Slope - islandDream: Penguins from Dream island are expected to weigh, on average, 1,003 grams less than those from Biscoe island.
Slope - islandTorgersen: Penguins from Torgersen island are expected to weigh, on average, 1,010 grams less than those from Biscoe island.
Model - predict
What is the predicted body weight of a penguin on Biscoe island? What are the estimated body weights of penguins on Dream and Torgersen islands? Where have we seen these values before?
Model - predict
Calculate the predicted body weights of penguins on Biscoe, Dream, and Torgersen islands by hand.

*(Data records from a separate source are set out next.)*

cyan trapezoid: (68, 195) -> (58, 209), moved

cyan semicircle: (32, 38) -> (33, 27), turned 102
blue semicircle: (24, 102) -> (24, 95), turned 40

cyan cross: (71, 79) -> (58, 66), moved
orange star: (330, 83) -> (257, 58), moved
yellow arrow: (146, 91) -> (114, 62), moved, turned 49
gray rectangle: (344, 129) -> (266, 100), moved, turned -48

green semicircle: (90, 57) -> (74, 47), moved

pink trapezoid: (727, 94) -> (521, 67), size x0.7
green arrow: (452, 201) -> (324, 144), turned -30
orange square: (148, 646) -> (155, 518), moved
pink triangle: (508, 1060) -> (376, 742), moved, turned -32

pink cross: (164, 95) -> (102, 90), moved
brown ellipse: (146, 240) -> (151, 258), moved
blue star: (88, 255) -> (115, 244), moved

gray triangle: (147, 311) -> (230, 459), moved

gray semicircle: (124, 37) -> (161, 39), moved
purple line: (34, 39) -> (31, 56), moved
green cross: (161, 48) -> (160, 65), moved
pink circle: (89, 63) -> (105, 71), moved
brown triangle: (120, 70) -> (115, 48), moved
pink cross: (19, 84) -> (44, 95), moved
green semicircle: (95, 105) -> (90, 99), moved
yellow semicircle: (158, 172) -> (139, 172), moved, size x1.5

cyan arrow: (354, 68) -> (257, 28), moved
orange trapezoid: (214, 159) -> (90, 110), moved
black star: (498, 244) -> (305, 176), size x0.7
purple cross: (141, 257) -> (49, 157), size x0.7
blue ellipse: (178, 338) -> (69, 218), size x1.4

\[ \widehat{body~mass} = 4716 - 1003 \times islandDream - 1010 \times islandTorgersen \]
. . .
- Biscoe: \(\widehat{body~mass} = 4716 - 1003 \times 0 - 1010 \times 0 = 4716\)
. . .
- Dream: \(\widehat{body~mass} = 4716 - 1003 \times 1 - 1010 \times 0 = 3713\)
. . .
- Torgersen: \(\widehat{body~mass} = 4716 - 1003 \times 0 - 1010 \times 1 = 3706\)
Models with categorical predictors
When the categorical predictor has many levels, they’re encoded to dummy variables.

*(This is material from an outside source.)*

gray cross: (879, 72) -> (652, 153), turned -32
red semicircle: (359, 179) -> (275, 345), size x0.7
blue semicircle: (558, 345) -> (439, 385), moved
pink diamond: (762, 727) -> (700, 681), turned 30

The first level of the categorical variable is the baseline level. In a model with one categorical predictor, the intercept is the predicted value of the outcome for the baseline level (x = 0).
Each slope coefficient describes the difference between the predicted value of the outcome for that level of the categorical variable compared to the baseline level.